The legislature authorized the incorporation of this bank for honest and fair purposes, and it appointed the commissioners to carry the law into effect, in the ordinary manner in which other banking institutions are organized. They were to give all men an equal chance to subscribe stock. When, therefore, the five entered into a written engagement to J. It. Robinson to obtain for him the control of a majority of the capital stock, or to return him all the money he may pay on subscriptions, they made distinctions in his favour which were partial, unfair, and a violation of the duties they were sent to perform. Their colleagues had a right to separate from them at that point. If they had abjured the prescribed duties altogether — refused to take any part in organizing the bank, or had deputed the three to perform the duties, they would not more effectually have cut themselves off from all right to complain of the proceedings of the three.

Their guilty contract with Robinson is admitted by the demurrer, and it makes an end of this case. Neither they nor the Commonwealth have a right to oust corporators who have come into possession of their franchise in the manner described in the defendants’ pleas. On the state of facts there presented, the decision of the governor, if not conclusive on the judiciary, was a sound one, and is by no means to be reversed by a repeal of the letters patent.
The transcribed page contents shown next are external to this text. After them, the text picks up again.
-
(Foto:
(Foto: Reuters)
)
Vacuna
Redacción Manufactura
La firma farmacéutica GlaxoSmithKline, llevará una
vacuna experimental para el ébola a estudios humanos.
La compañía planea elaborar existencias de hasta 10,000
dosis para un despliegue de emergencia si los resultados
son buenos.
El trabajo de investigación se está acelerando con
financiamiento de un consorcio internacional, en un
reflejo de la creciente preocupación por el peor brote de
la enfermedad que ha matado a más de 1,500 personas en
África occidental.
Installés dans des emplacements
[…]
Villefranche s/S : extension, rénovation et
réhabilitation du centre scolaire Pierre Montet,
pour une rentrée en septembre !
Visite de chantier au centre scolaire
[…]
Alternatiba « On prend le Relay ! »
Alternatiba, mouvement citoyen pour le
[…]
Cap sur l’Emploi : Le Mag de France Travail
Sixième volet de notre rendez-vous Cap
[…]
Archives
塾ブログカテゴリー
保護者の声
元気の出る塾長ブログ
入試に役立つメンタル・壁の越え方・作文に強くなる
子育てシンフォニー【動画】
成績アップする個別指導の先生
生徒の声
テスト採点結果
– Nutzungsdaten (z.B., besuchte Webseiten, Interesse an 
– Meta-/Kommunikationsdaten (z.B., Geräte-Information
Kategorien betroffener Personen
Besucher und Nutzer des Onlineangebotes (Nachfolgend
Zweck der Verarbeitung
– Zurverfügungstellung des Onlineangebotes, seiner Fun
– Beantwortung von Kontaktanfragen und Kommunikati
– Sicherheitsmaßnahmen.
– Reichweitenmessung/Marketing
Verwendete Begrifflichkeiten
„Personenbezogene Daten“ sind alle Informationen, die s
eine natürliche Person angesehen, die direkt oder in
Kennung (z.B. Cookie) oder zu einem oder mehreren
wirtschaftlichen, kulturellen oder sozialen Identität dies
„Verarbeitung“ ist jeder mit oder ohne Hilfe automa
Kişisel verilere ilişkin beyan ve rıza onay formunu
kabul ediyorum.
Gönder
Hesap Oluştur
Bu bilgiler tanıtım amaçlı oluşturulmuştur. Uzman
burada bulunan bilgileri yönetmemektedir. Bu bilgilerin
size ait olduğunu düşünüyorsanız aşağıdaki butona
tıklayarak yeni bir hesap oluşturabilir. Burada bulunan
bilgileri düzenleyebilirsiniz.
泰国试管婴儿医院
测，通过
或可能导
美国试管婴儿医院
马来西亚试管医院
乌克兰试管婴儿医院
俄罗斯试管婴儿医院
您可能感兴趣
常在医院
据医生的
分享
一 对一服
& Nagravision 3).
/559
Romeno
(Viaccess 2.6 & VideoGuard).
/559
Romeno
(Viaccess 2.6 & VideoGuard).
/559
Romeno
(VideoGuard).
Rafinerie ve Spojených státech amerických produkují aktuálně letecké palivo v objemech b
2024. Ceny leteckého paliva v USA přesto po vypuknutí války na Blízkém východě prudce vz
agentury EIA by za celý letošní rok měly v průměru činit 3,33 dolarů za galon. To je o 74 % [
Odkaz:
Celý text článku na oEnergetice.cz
What was he to do? Was he expected to become a party to the agreement with Robinson, and to suffer him to carry off a Pennsylvania franchise for speculative and dishonest purposes? When he had to choose between the proceedings of a majority and a minority of the commissioners, he did well to adopt those that were in substantial accordance with the law and usages of Penn*194'sylvania, instead of those that were a violation of both, and an indignity moreover to the majesty of the Commonwealth. It matters not that they were the proceedings of a minority of the board. It was a minority that was competent to act under the circumstances of the case, and they were the only proceedings that were worthy of the executive sanction.

With the subsequent history of the bank we have nothing to do. The information does not allege any abuse or misuse of the charter. It only charges that the charter was improvidently granted. It is founded wholly on prevenient causes, not on subsequent misconduct.

Under the pleadings the complaint has no ground to rest on, and the defendants must have judgment on the demurrer.

And now, to wit, January 8, 1859, this cause having been argued by counsel and considered by the court, it is ordered and adjudged that judgment be entered for the defendants in the demurrer, and that they recover their costs of the persons named in the information as relators.